他也後知後覺想到了一件事:所以仙子早就知道師父想見她是為了什麼事,可她還是沒有任何猶豫就答應跟著他來了。
在此刻宋明軒的眼裡,葉問箏簡直就是從天而降的天仙!
所以當葉問箏問出,“你們就不怕我最終卻依舊會失敗嗎?”
一直沒有說話的宋明軒站起身來,想都沒想就回答道:“葉仙子,你給我的那張符籙,已經讓我過了幾日安穩日子。這段時間比我過去十幾年都要自在快樂,我已然心滿意足,所以不論今後是何結果,明軒都感激不盡。”
他說這話的時候那雙眼睛乾乾淨淨,只有一片溫潤的平和,坦蕩得沒有半分虛偽怨懟。
傻子。
葉問箏心裡微微動了一下。
這個年紀輕輕就受盡黴運之苦的少年,倒是比她見過的許多人都通透。
宗主滿臉笑容,欣慰且自豪地看著自家弟子。
“符籙終究是外物。”
葉問箏輕輕放下茶杯,語氣平緩地說出了他們在意之事。
在初見宋明軒打定主意要研究他的體質後,她就一直在查詢資料,制定計劃,此刻說出來更顯得遊刃有餘。
“它靠陣法遮蔽天道規則的感應,戴在身上能保一時平安,但符紙上的靈力會被慢慢消耗,一旦耗盡,黴運還是會回來的。
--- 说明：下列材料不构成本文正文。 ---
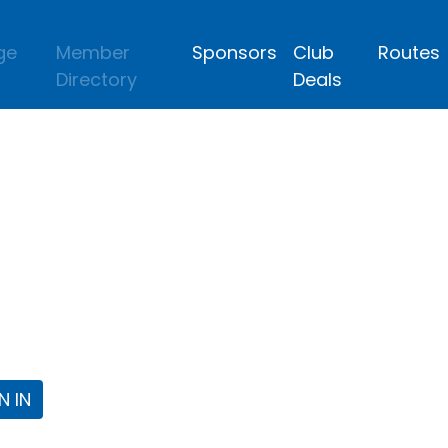
ge
Member
Sponsors
Club
Routes
Directory
Deals
lub
 the Fort Worth Triathlon Club Webpa
N IN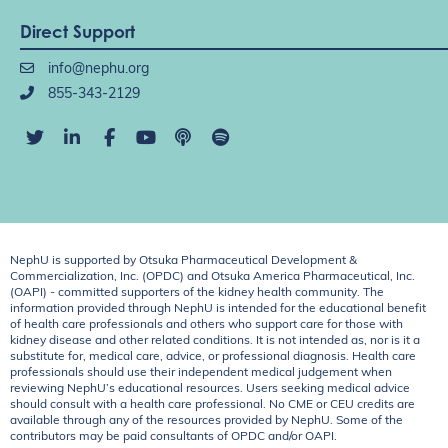
Direct Support
info@nephu.org
855-343-2129
NephU is supported by Otsuka Pharmaceutical Development &
Commercialization, Inc. (OPDC) and Otsuka America Pharmaceutical, Inc.
(OAPI) - committed supporters of the kidney health community. The
information provided through NephU is intended for the educational benefit
of health care professionals and others who support care for those with
kidney disease and other related conditions. It is not intended as, nor is it a
substitute for, medical care, advice, or professional diagnosis. Health care
professionals should use their independent medical judgement when
reviewing NephU’s educational resources. Users seeking medical advice
should consult with a health care professional. No CME or CEU credits are
available through any of the resources provided by NephU. Some of the
contributors may be paid consultants of OPDC and/or OAPI.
”
說到這,她話鋒突然一轉,笑吟吟地看向他們:“可……只是這樣你們就滿足了嗎?”
“自然是不滿足的。”
沈宗主目光溫和地看著她:“明軒這孩子命苦,得了這厄運之體一般的體質,我與他父親都盼著他能徹底痊癒,可始終束手無策。幸好明軒性情堅定,從不自怨自艾,能平安走到今天這一步,已是意外之喜。所以葉姑娘有何想法,但說無妨,哪怕是不切實際的法子,我們也願意一試。”
宋明軒也在一旁點頭,給她的茶杯斟滿茶水,語氣鄭重:“明軒全權聽仙子安排。”
葉問箏有一瞬的怔然。
大師傅說過:世人皆有慾望,為了慾望會變得面目醜陋,不擇手段。可眼前這兩人,一個坦蕩磊落,一個從容不迫,有些脫離師傅們的教導案例,倒是讓她有些不適應了。
而且這位宗主似乎看穿了她的小把戲,卻沒有明著拆穿,反而像對待自家小輩一樣包容她,這讓習慣了師傅們那樣恩怨分明、直來直往的葉問箏有些不好意思地躲開了他的視線。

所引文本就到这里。